Wednesday, May 29, 2013

Did the NT Authors Interpret the OT Right, and Should We Interpret It the Way They Did?

I'm not at all inclined to find a person credible who argues that the answers to those questions are simple. I'm even less inclined to find a person credible who argues that the answers to those questions are unimportant.

Greg Beale's Handbook on the New Testament Use of the Old Testament: Exegesis and Interpretation surely is one of the most helpful books on the subject. It's a survey, so it doesn't address a number of the key issues in great detail, but it does offer a robust bibliography.

Justin Taylor posted a helpful overview of the book with links to related lectures and interviews. But Beale makes a crucial point that Taylor's overview doesn't deal with explicitly: The NT authors appear to have modeled their hermeneutical approach to the OT on the hermeneutical approach later OT authors applied to earlier OT writings. In other words, Beale argues that a careful analysis of how, say, the prophets quote the Pentateuch would reveal a similar hermeneutic to what the NT authors use when they quote the prophets.
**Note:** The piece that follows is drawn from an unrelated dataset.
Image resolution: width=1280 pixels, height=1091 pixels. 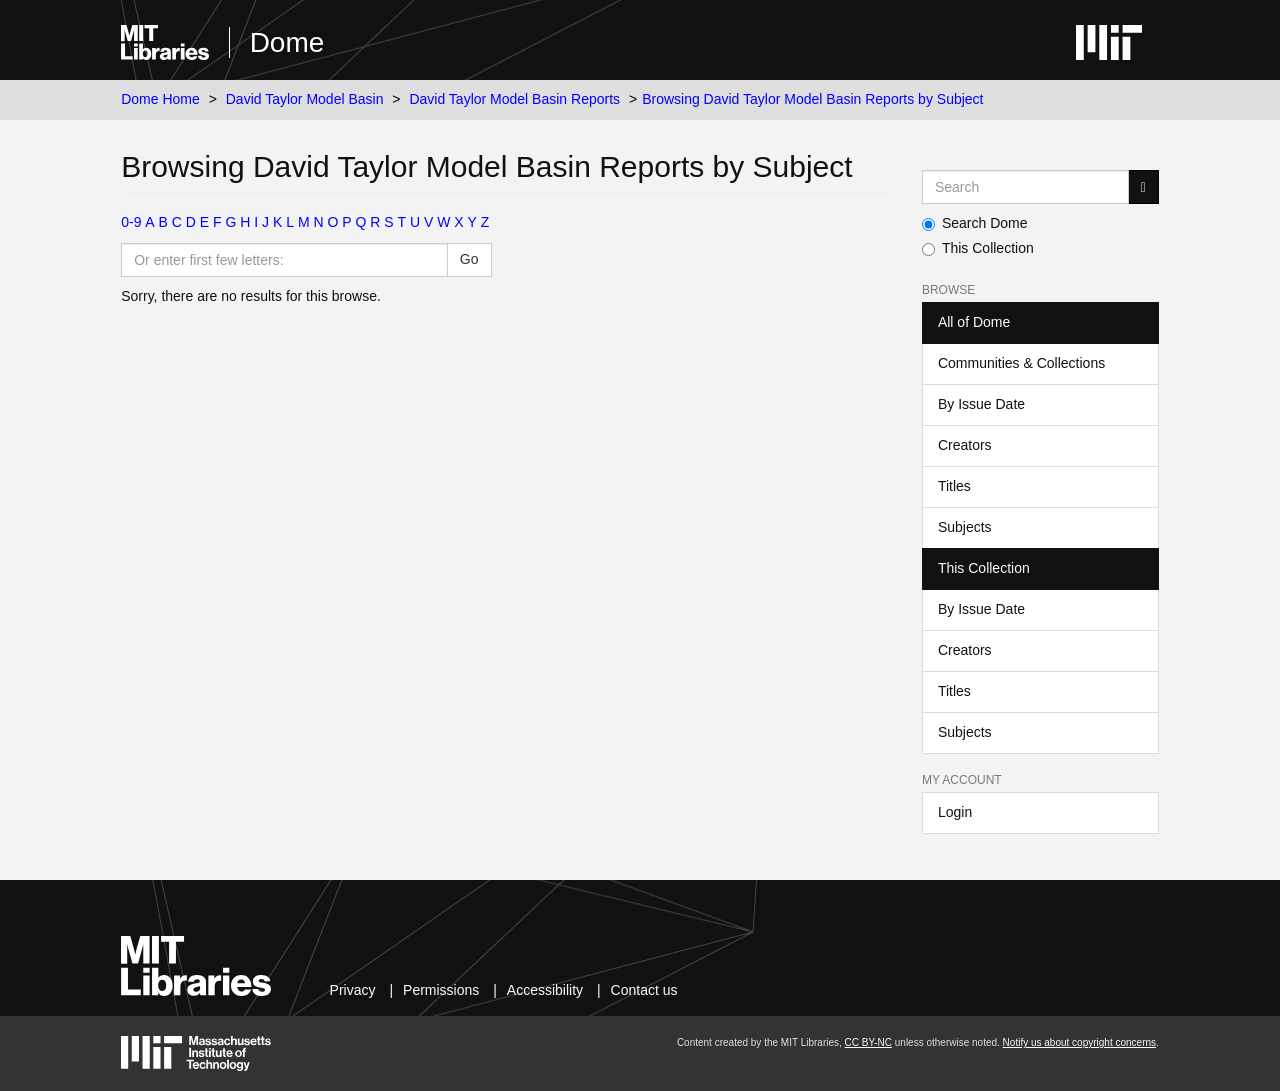 I want to click on Login, so click(x=955, y=812).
If that proposition is true, then it would have profound implications for all sorts of contemporary debates, not the least of which is the tension among Covenant Theology, Dispensationalism, and their alternatives. And I suspect what might prove helpful is a partner volume to Carson & Beale's Commentary on the NT Use of the OT—a Commentary on the OLD TESTAMENT Use of the OLD TESTAMENT.

3 comments:

Watchman said...

Perhaps I'm not understanding the context of the question, but what orthodox view of inspiration allows for the possiblity that NT authors erred in interpreting the OT?

d4v34x said...

Another related question would be if whether all the NT uses of the OT are strictly interpertive.

Ben said...

Watchman,

Many Dispensationalists think NT authors quote the OT out of context, but the inspiration of the Holy Spirit validates their usage. They'd also argue that we shouldn't apply the same hermeneutic. Given the fact that we're not inspired, it's a reasonable conclusion. The question is whether the premise is valid. Beale obviously believes that it's not. I'm unaware of a Dispensationalist response to Beale's understanding of the OT use of the OT. Perhaps someone else is.

d4, I'm not exactly sure what you're referring to. One of Beale's arguments is that the NT uses the OT lots of different ways. Obviously, texts that describe fulfillment have to contain some real correspondence, if that's what you mean by "interpretive."